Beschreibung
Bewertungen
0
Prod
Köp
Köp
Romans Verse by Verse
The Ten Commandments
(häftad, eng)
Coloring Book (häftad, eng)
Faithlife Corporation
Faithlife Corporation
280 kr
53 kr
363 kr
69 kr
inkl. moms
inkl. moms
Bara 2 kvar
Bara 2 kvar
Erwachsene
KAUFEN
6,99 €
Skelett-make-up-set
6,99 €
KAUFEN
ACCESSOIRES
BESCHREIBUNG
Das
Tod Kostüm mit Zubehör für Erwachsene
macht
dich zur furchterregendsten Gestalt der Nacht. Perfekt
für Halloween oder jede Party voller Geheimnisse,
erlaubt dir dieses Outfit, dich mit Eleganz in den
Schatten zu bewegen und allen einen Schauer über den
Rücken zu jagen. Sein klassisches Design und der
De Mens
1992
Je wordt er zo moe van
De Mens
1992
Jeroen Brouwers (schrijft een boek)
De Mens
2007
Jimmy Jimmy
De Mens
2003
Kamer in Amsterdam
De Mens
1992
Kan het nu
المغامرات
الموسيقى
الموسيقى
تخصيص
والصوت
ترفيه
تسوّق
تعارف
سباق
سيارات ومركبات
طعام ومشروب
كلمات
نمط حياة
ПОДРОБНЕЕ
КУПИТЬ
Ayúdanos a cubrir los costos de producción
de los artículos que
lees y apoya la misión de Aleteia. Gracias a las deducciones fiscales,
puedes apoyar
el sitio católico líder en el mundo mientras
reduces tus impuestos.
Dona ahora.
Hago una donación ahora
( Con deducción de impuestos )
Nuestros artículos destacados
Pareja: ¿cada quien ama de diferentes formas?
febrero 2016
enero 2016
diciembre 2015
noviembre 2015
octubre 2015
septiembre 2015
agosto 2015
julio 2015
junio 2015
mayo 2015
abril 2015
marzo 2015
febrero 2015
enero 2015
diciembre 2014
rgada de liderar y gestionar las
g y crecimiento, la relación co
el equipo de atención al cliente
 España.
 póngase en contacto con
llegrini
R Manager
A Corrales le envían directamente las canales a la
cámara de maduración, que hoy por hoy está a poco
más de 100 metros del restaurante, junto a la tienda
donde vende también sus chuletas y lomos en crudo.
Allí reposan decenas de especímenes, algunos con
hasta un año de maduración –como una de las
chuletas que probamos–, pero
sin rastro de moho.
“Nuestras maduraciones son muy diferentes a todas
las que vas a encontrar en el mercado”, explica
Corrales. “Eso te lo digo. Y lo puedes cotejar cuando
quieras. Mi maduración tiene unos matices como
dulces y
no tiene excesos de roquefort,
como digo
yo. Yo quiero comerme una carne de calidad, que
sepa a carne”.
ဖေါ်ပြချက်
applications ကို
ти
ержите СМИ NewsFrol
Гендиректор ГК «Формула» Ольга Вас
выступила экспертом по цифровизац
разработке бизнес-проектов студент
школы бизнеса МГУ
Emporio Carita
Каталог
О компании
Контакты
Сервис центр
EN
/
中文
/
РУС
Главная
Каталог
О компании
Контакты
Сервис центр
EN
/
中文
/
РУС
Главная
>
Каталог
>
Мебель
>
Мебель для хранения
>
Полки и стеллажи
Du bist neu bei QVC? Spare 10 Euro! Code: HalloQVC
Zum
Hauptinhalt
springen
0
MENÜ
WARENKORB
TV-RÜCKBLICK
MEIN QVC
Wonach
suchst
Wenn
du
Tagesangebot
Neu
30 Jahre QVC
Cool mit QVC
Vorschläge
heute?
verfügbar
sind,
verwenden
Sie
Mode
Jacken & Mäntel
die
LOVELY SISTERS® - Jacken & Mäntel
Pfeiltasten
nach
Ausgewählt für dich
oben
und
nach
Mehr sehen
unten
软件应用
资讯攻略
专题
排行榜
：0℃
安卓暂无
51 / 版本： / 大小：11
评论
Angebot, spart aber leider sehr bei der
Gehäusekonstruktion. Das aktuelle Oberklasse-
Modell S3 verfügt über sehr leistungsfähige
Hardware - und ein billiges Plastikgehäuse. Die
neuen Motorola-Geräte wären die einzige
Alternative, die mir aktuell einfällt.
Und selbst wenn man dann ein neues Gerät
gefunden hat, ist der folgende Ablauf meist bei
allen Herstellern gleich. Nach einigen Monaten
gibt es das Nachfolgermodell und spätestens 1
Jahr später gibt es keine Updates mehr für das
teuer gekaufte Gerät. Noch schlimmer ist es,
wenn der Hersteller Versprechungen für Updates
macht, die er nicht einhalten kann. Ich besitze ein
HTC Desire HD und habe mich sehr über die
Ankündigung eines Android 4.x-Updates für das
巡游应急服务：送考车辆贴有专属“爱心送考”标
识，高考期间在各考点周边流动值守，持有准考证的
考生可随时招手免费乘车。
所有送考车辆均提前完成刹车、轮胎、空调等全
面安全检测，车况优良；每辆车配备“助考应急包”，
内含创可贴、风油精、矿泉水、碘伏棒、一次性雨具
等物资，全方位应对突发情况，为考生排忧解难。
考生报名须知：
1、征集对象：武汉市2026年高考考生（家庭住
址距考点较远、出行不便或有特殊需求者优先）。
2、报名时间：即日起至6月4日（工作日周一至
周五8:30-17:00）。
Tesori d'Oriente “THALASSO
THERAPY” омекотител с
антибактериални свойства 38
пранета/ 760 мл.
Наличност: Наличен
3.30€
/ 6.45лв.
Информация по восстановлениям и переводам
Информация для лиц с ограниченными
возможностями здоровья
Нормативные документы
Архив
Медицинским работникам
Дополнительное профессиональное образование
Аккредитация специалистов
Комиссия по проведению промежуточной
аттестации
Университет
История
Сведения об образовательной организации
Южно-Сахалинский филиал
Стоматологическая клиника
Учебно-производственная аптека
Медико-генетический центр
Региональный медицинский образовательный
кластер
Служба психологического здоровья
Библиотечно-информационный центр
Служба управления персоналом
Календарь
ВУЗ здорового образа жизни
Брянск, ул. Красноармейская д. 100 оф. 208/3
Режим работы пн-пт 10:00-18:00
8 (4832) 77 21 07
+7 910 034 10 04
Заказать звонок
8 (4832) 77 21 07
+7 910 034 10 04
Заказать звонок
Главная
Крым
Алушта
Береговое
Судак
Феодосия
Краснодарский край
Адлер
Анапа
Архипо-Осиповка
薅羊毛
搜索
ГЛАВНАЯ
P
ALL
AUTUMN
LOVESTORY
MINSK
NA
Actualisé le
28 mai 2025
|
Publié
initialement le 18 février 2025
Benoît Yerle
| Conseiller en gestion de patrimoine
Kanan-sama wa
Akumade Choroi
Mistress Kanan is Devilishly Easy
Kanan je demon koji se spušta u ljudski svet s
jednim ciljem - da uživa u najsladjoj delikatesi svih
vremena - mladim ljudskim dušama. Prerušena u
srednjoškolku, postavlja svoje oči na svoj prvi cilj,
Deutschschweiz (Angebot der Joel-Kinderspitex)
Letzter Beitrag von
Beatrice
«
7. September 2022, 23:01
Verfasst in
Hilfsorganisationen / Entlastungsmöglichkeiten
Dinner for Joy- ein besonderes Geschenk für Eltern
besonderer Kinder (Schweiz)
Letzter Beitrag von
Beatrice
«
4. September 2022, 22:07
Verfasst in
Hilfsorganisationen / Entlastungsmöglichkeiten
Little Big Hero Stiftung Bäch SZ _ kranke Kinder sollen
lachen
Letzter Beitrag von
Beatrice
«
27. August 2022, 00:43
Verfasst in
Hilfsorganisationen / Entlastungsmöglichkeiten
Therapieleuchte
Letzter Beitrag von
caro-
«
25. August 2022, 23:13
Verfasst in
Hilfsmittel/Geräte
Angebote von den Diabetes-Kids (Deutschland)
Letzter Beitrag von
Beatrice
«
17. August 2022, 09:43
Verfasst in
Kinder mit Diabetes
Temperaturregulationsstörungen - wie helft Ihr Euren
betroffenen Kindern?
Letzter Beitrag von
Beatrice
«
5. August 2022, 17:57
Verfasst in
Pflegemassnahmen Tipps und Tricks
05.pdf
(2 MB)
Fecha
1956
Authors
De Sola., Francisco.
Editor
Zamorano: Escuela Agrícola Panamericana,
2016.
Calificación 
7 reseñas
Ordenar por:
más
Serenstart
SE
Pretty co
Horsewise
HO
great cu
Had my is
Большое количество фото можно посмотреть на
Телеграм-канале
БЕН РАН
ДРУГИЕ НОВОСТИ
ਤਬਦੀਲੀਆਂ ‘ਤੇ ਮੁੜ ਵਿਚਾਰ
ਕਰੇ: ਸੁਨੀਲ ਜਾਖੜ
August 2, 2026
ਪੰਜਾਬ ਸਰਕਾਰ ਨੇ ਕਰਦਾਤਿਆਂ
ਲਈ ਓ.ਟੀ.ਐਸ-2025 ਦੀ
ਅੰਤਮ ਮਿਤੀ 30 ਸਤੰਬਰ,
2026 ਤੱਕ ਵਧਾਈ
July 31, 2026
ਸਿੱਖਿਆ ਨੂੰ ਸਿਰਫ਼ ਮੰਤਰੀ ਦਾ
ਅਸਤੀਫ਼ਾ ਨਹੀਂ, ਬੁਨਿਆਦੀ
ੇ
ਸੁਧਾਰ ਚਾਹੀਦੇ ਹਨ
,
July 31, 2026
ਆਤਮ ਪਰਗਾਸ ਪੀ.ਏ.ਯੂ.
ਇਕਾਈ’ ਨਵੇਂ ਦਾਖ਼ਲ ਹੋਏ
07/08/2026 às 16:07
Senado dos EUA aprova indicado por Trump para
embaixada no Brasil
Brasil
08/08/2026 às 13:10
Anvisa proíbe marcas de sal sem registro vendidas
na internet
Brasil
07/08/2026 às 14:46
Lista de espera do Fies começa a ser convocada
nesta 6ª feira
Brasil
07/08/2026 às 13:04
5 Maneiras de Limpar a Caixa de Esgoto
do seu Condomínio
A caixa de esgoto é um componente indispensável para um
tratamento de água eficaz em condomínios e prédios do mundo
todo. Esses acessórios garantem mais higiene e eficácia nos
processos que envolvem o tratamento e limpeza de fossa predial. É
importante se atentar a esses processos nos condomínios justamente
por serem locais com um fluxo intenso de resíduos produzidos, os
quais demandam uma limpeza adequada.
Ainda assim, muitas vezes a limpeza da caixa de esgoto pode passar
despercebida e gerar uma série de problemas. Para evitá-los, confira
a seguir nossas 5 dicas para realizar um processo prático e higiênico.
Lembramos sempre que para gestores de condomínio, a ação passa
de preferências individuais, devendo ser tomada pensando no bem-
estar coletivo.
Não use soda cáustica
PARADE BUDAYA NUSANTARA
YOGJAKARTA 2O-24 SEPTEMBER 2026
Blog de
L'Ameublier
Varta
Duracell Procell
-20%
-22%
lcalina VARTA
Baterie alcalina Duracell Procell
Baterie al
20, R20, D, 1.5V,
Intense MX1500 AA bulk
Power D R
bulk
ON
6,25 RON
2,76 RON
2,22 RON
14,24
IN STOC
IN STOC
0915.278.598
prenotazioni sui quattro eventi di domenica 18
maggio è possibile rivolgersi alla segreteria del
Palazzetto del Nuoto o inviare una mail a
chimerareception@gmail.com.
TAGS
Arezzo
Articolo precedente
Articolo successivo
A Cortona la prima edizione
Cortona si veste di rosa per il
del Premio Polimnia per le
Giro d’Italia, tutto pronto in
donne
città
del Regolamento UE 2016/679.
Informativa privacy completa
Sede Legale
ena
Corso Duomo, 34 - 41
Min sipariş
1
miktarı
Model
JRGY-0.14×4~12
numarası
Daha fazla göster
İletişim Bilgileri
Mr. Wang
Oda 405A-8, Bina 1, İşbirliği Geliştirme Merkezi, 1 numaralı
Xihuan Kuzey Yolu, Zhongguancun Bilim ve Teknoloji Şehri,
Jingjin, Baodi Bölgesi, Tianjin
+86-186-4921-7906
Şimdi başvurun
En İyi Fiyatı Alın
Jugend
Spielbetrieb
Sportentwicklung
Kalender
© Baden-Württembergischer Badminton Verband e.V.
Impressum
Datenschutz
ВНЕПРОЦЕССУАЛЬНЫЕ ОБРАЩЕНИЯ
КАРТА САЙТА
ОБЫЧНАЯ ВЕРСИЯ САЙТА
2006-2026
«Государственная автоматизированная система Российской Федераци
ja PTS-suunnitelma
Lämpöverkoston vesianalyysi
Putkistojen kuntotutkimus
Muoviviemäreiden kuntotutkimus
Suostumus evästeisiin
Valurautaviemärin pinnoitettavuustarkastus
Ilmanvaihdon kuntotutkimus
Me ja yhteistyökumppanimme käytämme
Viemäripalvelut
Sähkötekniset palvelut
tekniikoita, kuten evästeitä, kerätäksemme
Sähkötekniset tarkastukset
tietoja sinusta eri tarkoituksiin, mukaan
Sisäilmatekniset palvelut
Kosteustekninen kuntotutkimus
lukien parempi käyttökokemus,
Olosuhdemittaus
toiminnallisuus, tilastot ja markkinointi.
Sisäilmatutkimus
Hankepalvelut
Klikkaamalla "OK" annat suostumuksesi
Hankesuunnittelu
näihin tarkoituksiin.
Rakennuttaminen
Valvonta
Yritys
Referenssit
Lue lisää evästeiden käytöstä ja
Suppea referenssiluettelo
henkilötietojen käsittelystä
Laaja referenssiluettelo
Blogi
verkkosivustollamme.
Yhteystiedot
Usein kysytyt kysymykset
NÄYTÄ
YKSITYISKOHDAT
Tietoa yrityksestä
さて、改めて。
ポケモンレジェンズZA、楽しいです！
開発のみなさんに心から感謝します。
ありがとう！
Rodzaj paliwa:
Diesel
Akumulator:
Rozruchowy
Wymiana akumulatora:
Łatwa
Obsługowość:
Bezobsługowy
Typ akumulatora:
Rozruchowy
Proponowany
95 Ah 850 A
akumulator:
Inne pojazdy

▸ Problem to solve: Every line of the entries above that holds "Baterie" should be copied out.

▸ Result of the exercise:
Baterie alcalina Duracell Procell
Baterie al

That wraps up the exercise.